Although the working principle of rockets has been known to humans for over two thousand years, we have only lately been able to grasp their complete potential.

History of Rockets:

A little bird-shaped device was one of the early inventions that utilized rocket propulsion technology. The bird's belly housed a boiler that heated the water and converted it to steam. The steam would flow from the nozzle at the rear end, propelling the bird.

Archytas (428-347 BC), a Greek philosopher, mathematician, and astronomer, is credited with designing and flying this device. Based on a similar idea, he created the Aeolipile, also known as Hero's engine, which consists of a metal sphere fitted over a water kettle that rotates due to steam produced and released at two opposing ends, as shown below.

Another essential invention in the history of humanity was Gunpowder. Although its exact origin is still unknown, some historians claim it was first invented in China. It was a ritualistic concoction of saltpetre, sulphur, and charcoal. Bamboo tubes were sealed and thrown into flames, resulting in a burst of light and a loud roar. Sometimes, the sealed ends break, realizing hot gases and propelling them forward at high speed. Using these phenomena, in 1232 AD, the Chinese hooked these tubes to arrows and used them against the Mongols in the battle of Kai-Keng, thereby giving birth to the rocket. Later, during the 18^th and 19^th centuries, rocket technology was widely used worldwide as a weapon of choice.

Birth of Modern Rocketry:

Sir Isaac Newton, an English mathematician and physicist, first proposed his theory "Philosophiae Naturalis Principia Mathematica" ("Mathematical Principles of Natural Philosophy") in the 17th century, which changed the field of physics completely and gave birth to modern rocketry. These laws further helped in the development of science and technology.

Around the 19th and 20th centuries, the prospect of using rockets sparked curiosity among academics and the public due to the arms race during World War. Later, in 1926, American physicist Robert Goddard was the first to test a functional prototype of a liquid-fuelled rocket, which reached a height of 41 feet and travelled 184 feet.

Also, the two well-known figures in the field of rocketry "Hermann Oberth and Werner van Braun, German scientists" who had critical roles in developing rocket propulsion systems for the Nazi government during World War II, are well-known names in the field of rocketry.
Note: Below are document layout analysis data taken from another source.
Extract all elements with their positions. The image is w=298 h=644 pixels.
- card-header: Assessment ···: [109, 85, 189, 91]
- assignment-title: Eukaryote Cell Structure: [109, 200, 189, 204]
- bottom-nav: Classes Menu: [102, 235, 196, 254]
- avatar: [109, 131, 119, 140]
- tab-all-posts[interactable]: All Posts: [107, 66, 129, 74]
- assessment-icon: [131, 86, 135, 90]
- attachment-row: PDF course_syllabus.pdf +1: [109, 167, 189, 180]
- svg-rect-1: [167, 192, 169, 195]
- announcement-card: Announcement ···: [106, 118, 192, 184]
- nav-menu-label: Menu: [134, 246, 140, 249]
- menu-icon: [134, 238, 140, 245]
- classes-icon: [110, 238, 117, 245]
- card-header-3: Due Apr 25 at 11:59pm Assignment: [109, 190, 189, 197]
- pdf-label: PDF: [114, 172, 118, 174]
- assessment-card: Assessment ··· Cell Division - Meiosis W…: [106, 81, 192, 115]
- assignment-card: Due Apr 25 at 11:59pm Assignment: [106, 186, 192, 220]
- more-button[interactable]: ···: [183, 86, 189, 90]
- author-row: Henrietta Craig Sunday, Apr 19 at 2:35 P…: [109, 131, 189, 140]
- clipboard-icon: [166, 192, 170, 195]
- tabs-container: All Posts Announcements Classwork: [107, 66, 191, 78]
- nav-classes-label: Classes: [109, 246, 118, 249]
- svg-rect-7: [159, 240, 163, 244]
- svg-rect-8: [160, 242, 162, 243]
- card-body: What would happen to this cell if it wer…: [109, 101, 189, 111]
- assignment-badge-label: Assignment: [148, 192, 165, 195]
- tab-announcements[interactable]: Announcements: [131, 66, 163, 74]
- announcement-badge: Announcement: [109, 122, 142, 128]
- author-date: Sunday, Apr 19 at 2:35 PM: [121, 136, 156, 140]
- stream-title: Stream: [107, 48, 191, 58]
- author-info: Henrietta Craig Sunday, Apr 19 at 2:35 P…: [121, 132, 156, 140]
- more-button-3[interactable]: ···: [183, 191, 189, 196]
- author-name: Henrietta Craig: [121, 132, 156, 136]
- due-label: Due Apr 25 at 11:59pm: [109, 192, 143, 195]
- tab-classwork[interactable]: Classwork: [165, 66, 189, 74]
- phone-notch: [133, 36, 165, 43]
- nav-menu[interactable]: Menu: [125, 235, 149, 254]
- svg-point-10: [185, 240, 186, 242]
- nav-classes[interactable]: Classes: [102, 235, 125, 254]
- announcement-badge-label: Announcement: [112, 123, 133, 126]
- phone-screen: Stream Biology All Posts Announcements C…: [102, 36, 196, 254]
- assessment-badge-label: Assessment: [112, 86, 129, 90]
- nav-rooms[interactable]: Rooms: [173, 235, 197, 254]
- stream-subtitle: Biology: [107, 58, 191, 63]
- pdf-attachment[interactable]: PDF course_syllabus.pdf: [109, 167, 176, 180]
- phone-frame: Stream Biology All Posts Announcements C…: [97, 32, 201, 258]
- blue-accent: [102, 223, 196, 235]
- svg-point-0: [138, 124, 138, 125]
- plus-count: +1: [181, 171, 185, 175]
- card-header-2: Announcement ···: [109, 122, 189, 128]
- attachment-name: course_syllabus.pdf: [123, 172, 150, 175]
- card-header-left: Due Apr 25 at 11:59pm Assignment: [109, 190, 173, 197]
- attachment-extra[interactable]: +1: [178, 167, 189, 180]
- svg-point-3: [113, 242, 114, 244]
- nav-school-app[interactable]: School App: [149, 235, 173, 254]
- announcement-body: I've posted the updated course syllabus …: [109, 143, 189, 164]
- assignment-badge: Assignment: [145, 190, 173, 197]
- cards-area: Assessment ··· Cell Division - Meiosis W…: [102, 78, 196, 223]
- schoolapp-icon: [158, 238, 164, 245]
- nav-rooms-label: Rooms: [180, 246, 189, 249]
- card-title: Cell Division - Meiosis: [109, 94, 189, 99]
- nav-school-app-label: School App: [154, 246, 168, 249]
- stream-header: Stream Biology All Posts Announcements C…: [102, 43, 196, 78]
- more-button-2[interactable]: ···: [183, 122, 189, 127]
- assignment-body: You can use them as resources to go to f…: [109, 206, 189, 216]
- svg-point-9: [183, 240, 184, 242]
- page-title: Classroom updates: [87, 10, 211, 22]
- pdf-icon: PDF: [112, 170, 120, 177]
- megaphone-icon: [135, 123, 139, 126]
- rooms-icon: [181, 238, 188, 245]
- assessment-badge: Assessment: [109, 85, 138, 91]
V2 rockets, the most advanced rocket at the time, were developed by Werner van Braun and eventually aided in constructing American rockets after surrendering to Allied forces at the war's end.

How Rockets Work?

Rocket is a modern technological marvel made possible by decades of scientific advancement. So, let us see the structure of rockets.
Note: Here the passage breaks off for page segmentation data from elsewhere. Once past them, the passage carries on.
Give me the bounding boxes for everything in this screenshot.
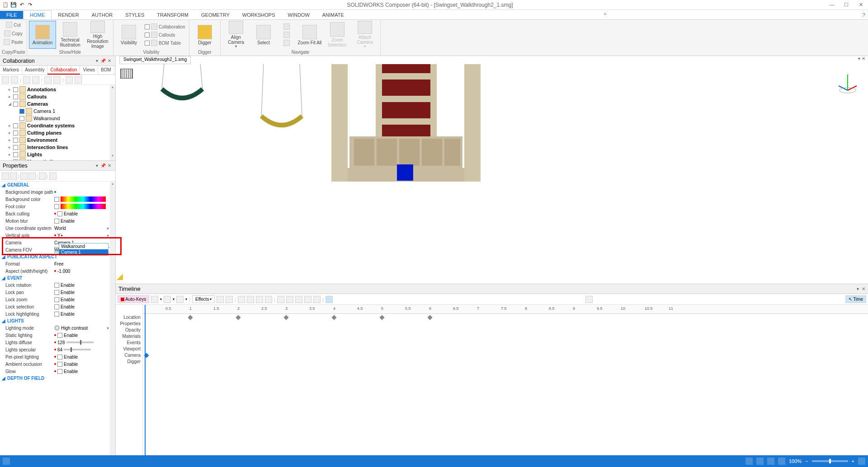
lock-hl-check[interactable] [54,312,59,317]
panel-close-icon[interactable]: ✕ [106,58,113,63]
zoom-slider[interactable] [812,460,848,462]
static-light-check[interactable] [57,333,62,338]
dd-camera1[interactable]: Camera 1 [59,249,108,255]
select-button[interactable]: Select [250,21,277,49]
tech-illustration-button[interactable]: Technical Illustration [57,21,84,49]
zoom-out-icon[interactable]: − [805,458,808,464]
lock-sel-check[interactable] [54,304,59,309]
nav-icon-2[interactable] [283,32,290,38]
sb-icon-3[interactable] [756,458,764,465]
panel-pin-icon[interactable]: 📌 [100,58,106,63]
undo-icon[interactable]: ↶ [18,1,25,9]
highres-button[interactable]: High Resolution Image [84,21,111,49]
tl-tb-2[interactable] [164,296,171,303]
camera-dropdown[interactable]: Walkaround Camera 1 [59,243,108,256]
toolbar-icon-1[interactable] [2,76,9,84]
tree-item-magnetic-lines[interactable]: ▸Magnetic lines [1,158,114,161]
tl-play-icon[interactable] [265,296,272,303]
panel-dropdown-icon[interactable]: ▾ [94,58,100,63]
scroll-down-icon[interactable]: ▾ [110,154,115,159]
tab-geometry[interactable]: GEOMETRY [195,11,236,19]
collab-tab-markers[interactable]: Markers [0,66,22,75]
attach-camera-button[interactable]: Attach Camera▾ [351,21,378,49]
tab-file[interactable]: FILE [0,11,23,19]
maximize-button[interactable]: ☐ [841,2,852,8]
props-pin-icon[interactable]: 📌 [100,163,106,168]
close-button[interactable]: ✕ [855,2,866,8]
sb-icon-6[interactable] [858,458,865,465]
tree-item-callouts[interactable]: ▸Callouts [1,93,114,100]
motion-blur-check[interactable] [54,219,59,224]
ppx-check[interactable] [57,355,62,360]
tl-tb-1[interactable] [151,296,158,303]
tree-item-intersection-lines[interactable]: ▸Intersection lines [1,144,114,151]
keyframe-5[interactable] [379,315,384,320]
minimize-button[interactable]: — [826,2,837,8]
collab-tab-collaboration[interactable]: Collaboration [47,66,80,75]
bg-color-picker[interactable] [61,196,106,202]
digger-button[interactable]: Digger [191,21,218,49]
tl-dropdown-icon[interactable]: ▾ [857,286,859,291]
tab-animate[interactable]: ANIMATE [316,11,350,19]
toolbar-icon-5[interactable] [44,76,52,84]
help-icon[interactable]: ? [860,12,868,18]
zoom-in-icon[interactable]: + [852,458,854,464]
props-tb-4[interactable] [28,173,36,180]
viewport-tab[interactable]: Swingset_Walkthrough2_1.smg [119,56,191,64]
props-close-icon[interactable]: ✕ [106,163,113,168]
keyframe-4[interactable] [331,315,336,320]
vp-dropdown-icon[interactable]: ▾ [858,56,860,61]
tree-item-annotations[interactable]: ▸Annotations [1,86,114,93]
keyframe-3[interactable] [283,315,288,320]
tl-loop-icon[interactable] [313,296,321,303]
props-tb-1[interactable] [2,173,9,180]
tab-workshops[interactable]: WORKSHOPS [236,11,282,19]
lock-rot-check[interactable] [54,283,59,288]
tl-zoom-icon[interactable] [585,296,593,303]
sb-icon-4[interactable] [767,458,774,465]
paste-button[interactable]: Paste [2,38,25,46]
visibility-button[interactable]: Visibility [115,21,142,49]
section-event[interactable]: ◢EVENT [0,275,115,281]
timeline-ruler[interactable]: 0.511.522.533.544.555.566.577.588.599.51… [143,305,868,314]
toolbar-icon-2[interactable] [11,76,18,84]
keyframe-6[interactable] [427,315,432,320]
props-tb-6[interactable] [49,173,57,180]
dd-walkaround[interactable]: Walkaround [59,243,108,249]
cut-button[interactable]: Cut [4,21,23,29]
tl-extra-icon[interactable] [326,296,333,303]
props-tb-2[interactable] [10,173,17,180]
nav-icon-3[interactable] [283,40,290,46]
tl-tb-3[interactable] [176,296,184,303]
tl-first-icon[interactable] [238,296,245,303]
tree-item-coordinate-systems[interactable]: ▸Coordinate systems [1,122,114,129]
tree-item-cameras[interactable]: ◢Cameras [1,100,114,107]
collaboration-tree[interactable]: ▸Annotations▸Callouts◢CamerasCamera 1Wal… [0,85,115,161]
callouts-check[interactable]: Callouts [143,31,187,39]
foot-color-picker[interactable] [61,204,106,209]
tl-back-icon[interactable] [256,296,263,303]
autokey-button[interactable]: Auto-Keys [118,295,149,303]
sb-icon-5[interactable] [778,458,785,465]
sb-icon-1[interactable] [3,458,10,465]
collab-tab-bom[interactable]: BOM [98,66,114,75]
tab-author[interactable]: AUTHOR [85,11,119,19]
toolbar-icon-7[interactable] [66,76,73,84]
toolbar-icon-8[interactable] [75,76,82,84]
time-button[interactable]: ↖Time [845,295,866,303]
tree-item-environment[interactable]: ▸Environment [1,136,114,144]
tl-fwd-icon[interactable] [286,296,293,303]
save-icon[interactable]: 💾 [10,1,17,9]
diffuse-slider[interactable] [66,341,94,343]
collab-tab-assembly[interactable]: Assembly [22,66,47,75]
vp-close-icon[interactable]: ✕ [862,56,865,61]
toolbar-icon-3[interactable] [23,76,30,84]
section-lights[interactable]: ◢LIGHTS [0,318,115,324]
tab-styles[interactable]: STYLES [119,11,151,19]
collab-check[interactable]: Collaboration [143,23,187,31]
tab-render[interactable]: RENDER [52,11,85,19]
glow-check[interactable] [57,369,62,374]
keyframe-1[interactable] [188,315,193,320]
corner-handle[interactable] [117,274,123,280]
viewport-3d[interactable] [116,64,868,281]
A rocket contains four primary systems: propulsion, navigation, guidance, and control (NGC), structural system, and payload.
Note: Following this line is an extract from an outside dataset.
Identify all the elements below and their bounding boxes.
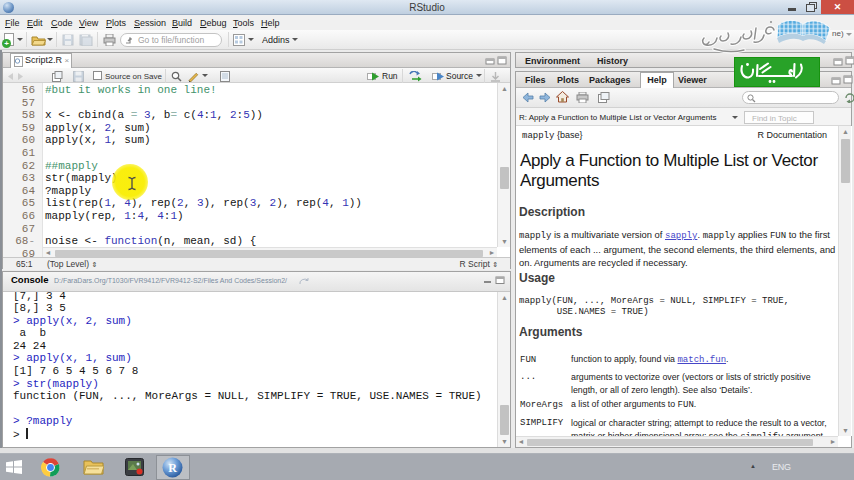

The fuel used in rockets can be classified into two types:

Solid fuel: It is usually used as a rocket booster since its burn rate and exhaust gas cannot be controlled once ignited.
Liquid fuel: A combination of fuel and oxidizers produces hot pressurized gases, generating thrust when ignited. This fuel type controls the combustion rate and trust throughout the rocket's journey.
The rocket's structure varies based on the type of fuel used. Modern rockets use a hybrid (combination of solid and liquid fuels) propulsion system based on the mission objective.
Rockets are also further classified into various types based on the propulsion system.
1. Solid fuel Rocket Propulsion
2. Liquid fuel Rocket Propulsion
3. Hybrid Rocket Propulsion
4. Cryogenic fuel Rocket Propulsion
5. Ion Propulsion
6. Nuclear Propulsion

Use of Newton's law of motion for rockets:

When a rocket is on a launchpad, the Force of gravity acting on it will be balanced by the equal and opposite Force the launchpad exerts on the rocket. This is the application of Newton's first law of motion.

Furthermore, once the engines ignite and the rocket lifts off, the thrust produced by the exhaust gases unbalances the rocket and drives it in the forward direction from its initial state of rest. The rocket will continue to be in a state of motion until the propellants are completely utilized.

Rockets propel themselves forward by releasing exhaust gases at extremely high speeds from their engines, which can be explained using Newton's Third Law of Motion.

In the case of a rocket, the Force is the thrust produced by the engines, and the mass is the rocket itself. The acceleration of a rocket will be directly proportional to the downward Force produced by exhaust gases. Once the fuel is over, the rocket loses its propelling Force and hence stops from a further increase in its velocity. This can be explained using Newton's second law of motion.

Another way to interpret the second law is to say that Force equals the rate of change of momentum.

Now, in rockets the guidance system plays a crucial role. It contains many sensors and computers that help determine the rocket's position and velocity. It adjusts the rocket's speed and direction to keep it on course.

On the other hand, the structure system is the frame/body that binds the entire rocket together. It consists of a cylindrical body with motor cases, interstructures, nose cones, nozzles, propellant tanks, heat shields, engines, and other frames. The structural systems help ensure the integrity of the launch vehicle's propellants and other subsystems.

You can watch this video to learn more about the workings of a rocket.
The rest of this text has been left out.